Former US president Donald Trump has been successful in getting a third party to evaluate documents that were taken during an FBI raid on his Florida home last month.

It's a legal victory for Mr. Trump since it halts the US Justice Department's use of the information while a special master, an outside legal expert, weeds out any that might be subject to executive privilege or attorney-client privilege.

What is a special master, and why has a judge allowed one?
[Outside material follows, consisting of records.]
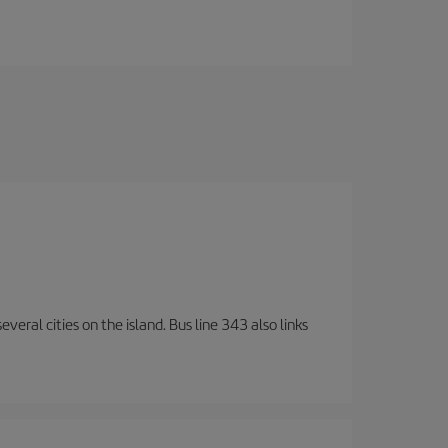
veral cities on the island. Bus line 343 also links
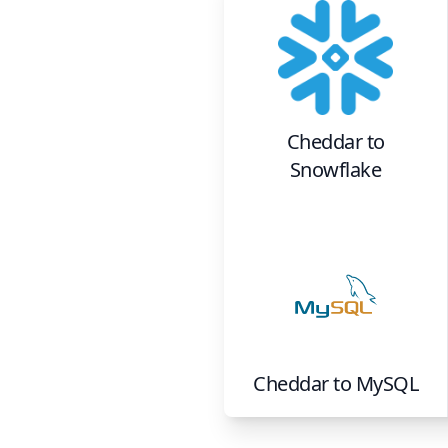
Cheddar
to
Snowflake
Cheddar
to
MySQL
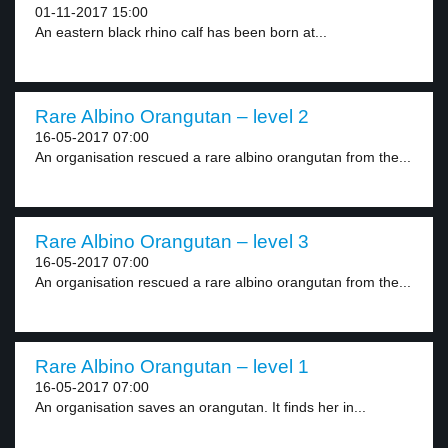
01-11-2017 15:00
An eastern black rhino calf has been born at...
Rare Albino Orangutan – level 2
16-05-2017 07:00
An organisation rescued a rare albino orangutan from the...
Rare Albino Orangutan – level 3
16-05-2017 07:00
An organisation rescued a rare albino orangutan from the...
Rare Albino Orangutan – level 1
16-05-2017 07:00
An organisation saves an orangutan. It finds her in...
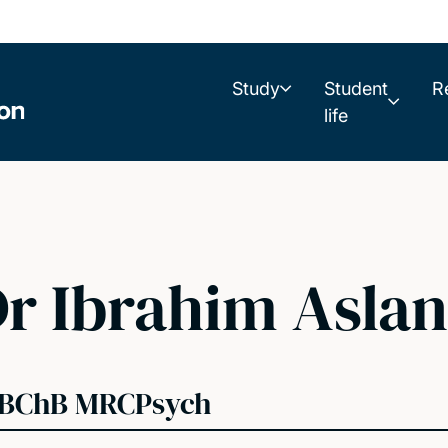
Study
Student
R
life
r Ibrahim Aslan
BChB MRCPsych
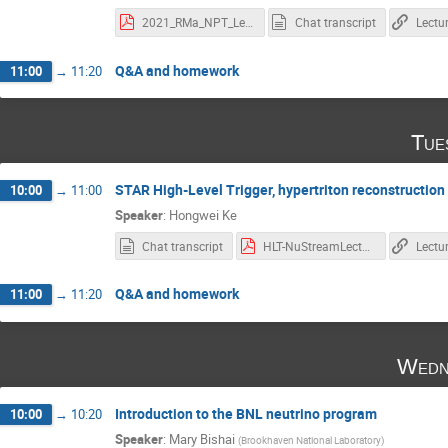
2021_RMa_NPT_Lecture-2.pdf
Chat transcript
Lectu
Q&A and homework
11:00
→
11:20
Tue
STAR High-Level Trigger, hypertriton reconstruction
10:00
→
11:00
Speaker
:
Hongwei Ke
Chat transcript
HLT-NuStreamLecture-2021.pdf
Lectu
Q&A and homework
11:00
→
11:20
Wedn
Introduction to the BNL neutrino program
10:00
→
10:20
Speaker
:
Mary Bishai
(
Brookhaven National Laboratory
)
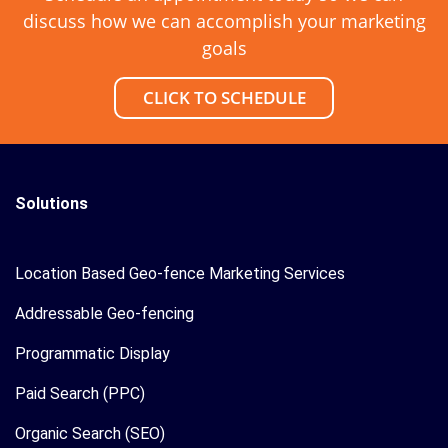
discuss how we can accomplish your marketing
goals
CLICK TO SCHEDULE
Solutions
Location Based Geo-fence Marketing Services
Addressable Geo-fencing
Programmatic Display
Paid Search (PPC)
Organic Search (SEO)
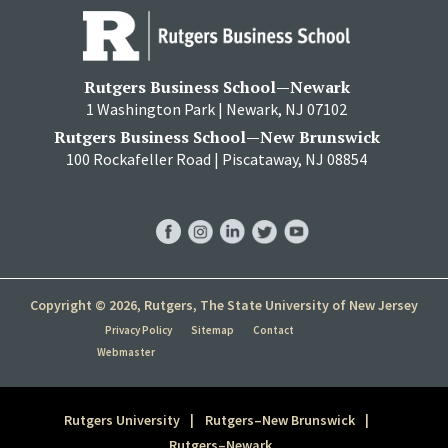
Rutgers Business School—Newark
1 Washington Park | Newark, NJ 07102
Rutgers Business School—New Brunswick
100 Rockafeller Road | Piscataway, NJ 08854
RBS
RBS
RBS
RBS
RBS
Facebook
Instagram
LinkedIn
Twitter
YouTube
Copyright © 2026, Rutgers, The State University of New Jersey
Privacy Policy
Sitemap
Contact
Webmaster
Rutgers University
Rutgers–New Brunswick
Rutgers–Newark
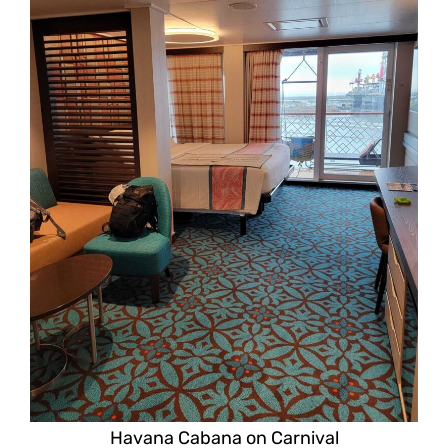
Havana Cabana on Carnival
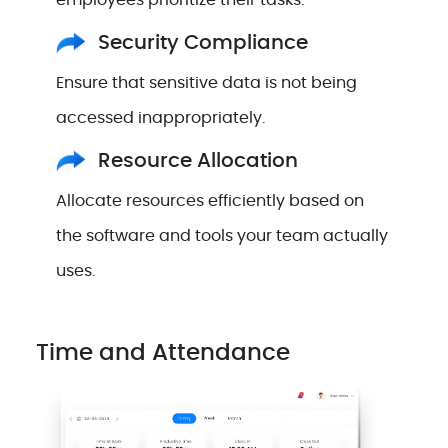
employees prioritize their tasks.
Security Compliance
Ensure that sensitive data is not being
accessed inappropriately.
Resource Allocation
Allocate resources efficiently based on
the software and tools your team actually
uses.
Time and Attendance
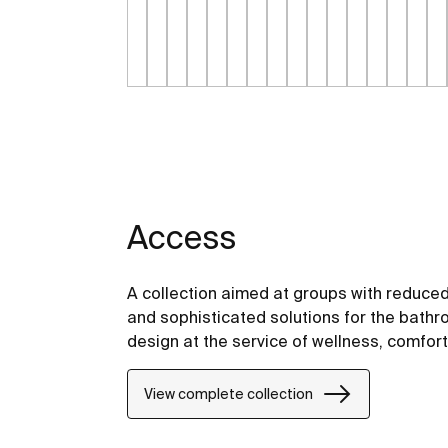
Access
A collection aimed at groups with reduced
and sophisticated solutions for the bathro
design at the service of wellness, comfor
View complete collection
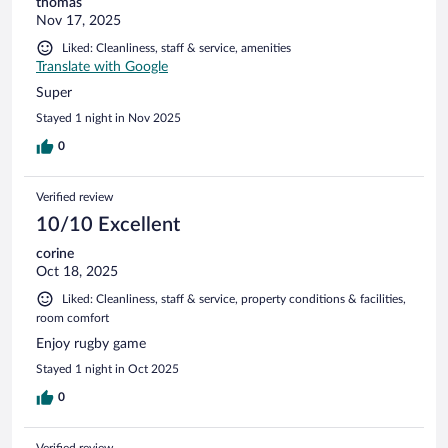
thomas
Nov 17, 2025
Liked: Cleanliness, staff & service, amenities
Translate with Google
Super
Stayed 1 night in Nov 2025
0
Verified review
10/10 Excellent
corine
Oct 18, 2025
Liked: Cleanliness, staff & service, property conditions & facilities,
room comfort
Enjoy rugby game
Stayed 1 night in Oct 2025
0
Verified review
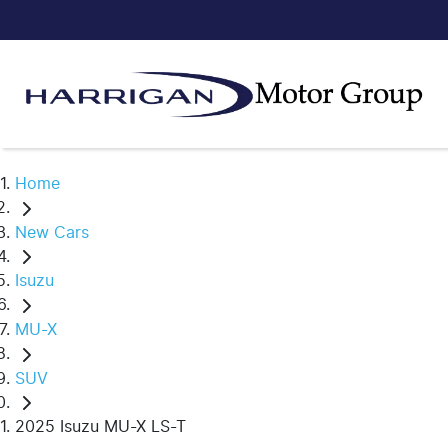
Home
New Cars
Isuzu
MU-X
SUV
2025 Isuzu MU-X LS-T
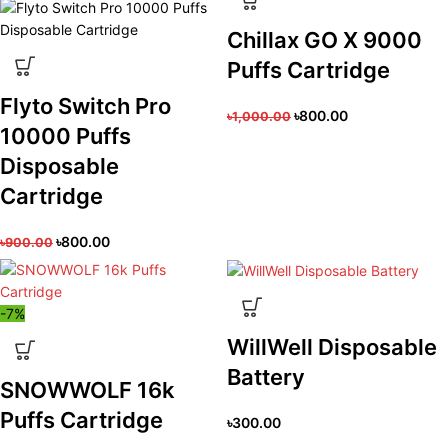
Chillax GO X 9000
Puffs Cartridge
Flyto Switch Pro
৳
800.00
৳
1,000.00
10000 Puffs
Disposable
Cartridge
৳
800.00
৳
900.00
-7%
WillWell Disposable
Battery
SNOWWOLF 16k
Puffs Cartridge
৳
300.00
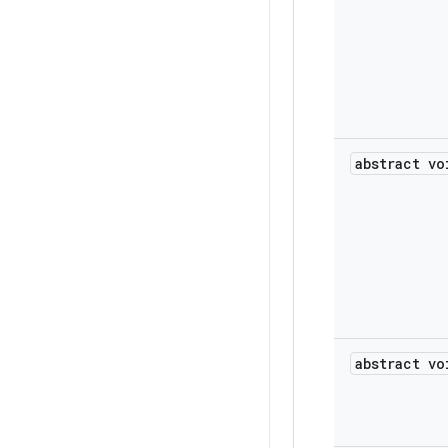
abstract vo
abstract vo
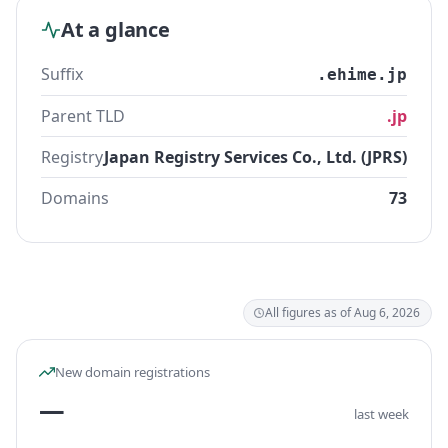
At a glance
Suffix
.ehime.jp
Parent TLD
.jp
Registry
Japan Registry Services Co., Ltd. (JPRS)
Domains
73
All figures as of Aug 6, 2026
New domain registrations
—
last week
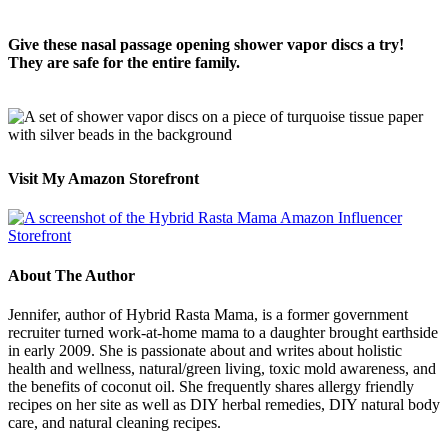
Give these nasal passage opening shower vapor discs a try!
They are safe for the entire family.
Visit My Amazon Storefront
About The Author
Jennifer, author of Hybrid Rasta Mama, is a former government
recruiter turned work-at-home mama to a daughter brought earthside
in early 2009. She is passionate about and writes about holistic
health and wellness, natural/green living, toxic mold awareness, and
the benefits of coconut oil. She frequently shares allergy friendly
recipes on her site as well as DIY herbal remedies, DIY natural body
care, and natural cleaning recipes.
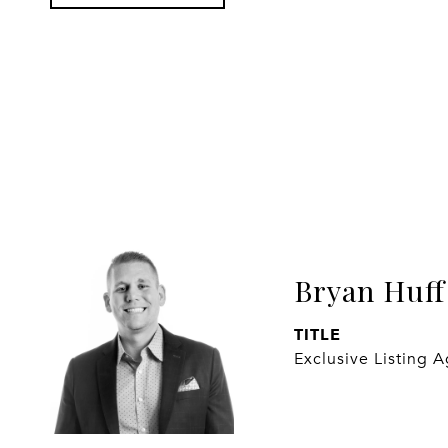
Bryan Huff
TITLE
Exclusive Listing 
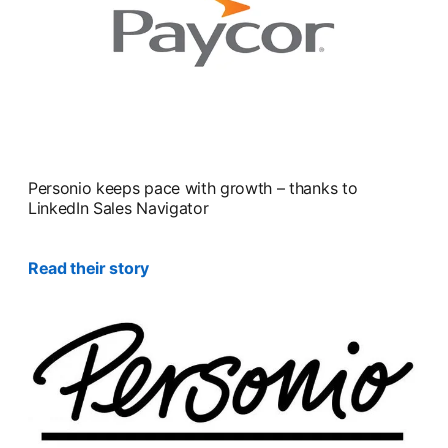
Personio keeps pace with growth – thanks to
LinkedIn Sales Navigator
Read their story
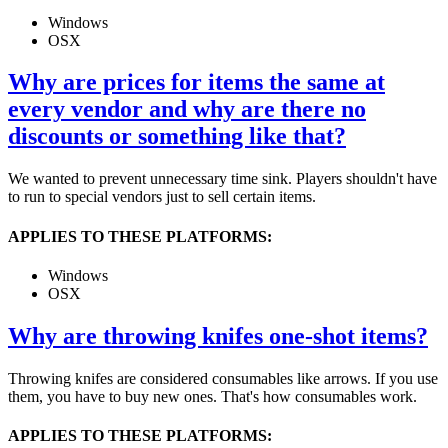
Windows
OSX
Why are prices for items the same at
every vendor and why are there no
discounts or something like that?
We wanted to prevent unnecessary time sink. Players shouldn't have
to run to special vendors just to sell certain items.
APPLIES TO THESE PLATFORMS:
Windows
OSX
Why are throwing knifes one-shot items?
Throwing knifes are considered consumables like arrows. If you use
them, you have to buy new ones. That's how consumables work.
APPLIES TO THESE PLATFORMS:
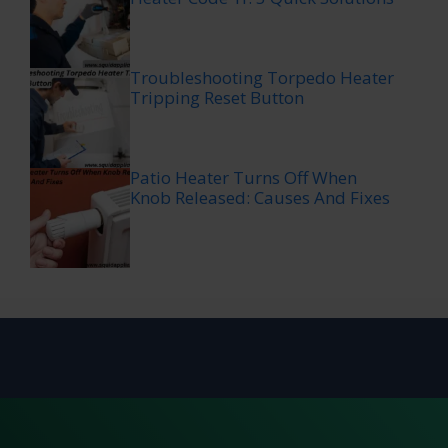
Troubleshooting Torpedo Heater
Tripping Reset Button
Patio Heater Turns Off When
Knob Released: Causes And Fixes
A special master is an impartial legal professional. Aileen Cannon, a Mr. Trump appointee and US District Judge, wrote in her decision that the "unique circumstances call for a lengthy halt to allow a neutral third party to oversee a reasonable process."

The review will allow any personal documents to be filtered out and returned to former US President Donald Trump.

In this case, this included medical documents and accounting information, the judge's order said.

The decision will almost probably slow their investigation, which will help Mr. Trump since the department had argued against it.

According to the judge's decision, intelligence services will conduct a separate analysis of any risk posed by the apparent improper handling of confidential documents.

Why are the documents a big deal?

Federal officials raided Mr. Trump's Mar-a-Lago club on August 8 and seized over 11,000 documents.

They were found stashed in the former president's bedroom, his closet — and bathroom. 

According to court documents published in the weeks that followed, 31 confidential, 54 secret, and 18 were classified as top secret.

Donald Trump's 58-bedroom, 33-bathroom Mar-a-Lago home was searched by the FBI on August 8.

Hundreds of empty classified folders that bore no indication of their contents were also discovered by the FBI.

Such data are considered government property and must be retained, according to laws concerning what past presidents can keep after leaving office that was implemented in the wake of the Watergate affair.

And it could violate other laws — including an Espionage Act statute which governs gathering, transmitting or losing national defence information, and others that cover mutilating or removing records as well as the destruction, alteration or falsification of records in federal investigations.

The department will also look at what it says were attempts to obstruct their investigation. 

What happens next?

The department is prohibited by the judge's order from using any of the materials that were seized in its inquiry up until the special master's completion of their task or until "further court order."

It's unclear whether this will permanently halt the probe or affect how it turns out.

The department and Mr Trump's lawyers have until Friday to submit their preferred candidates for special master.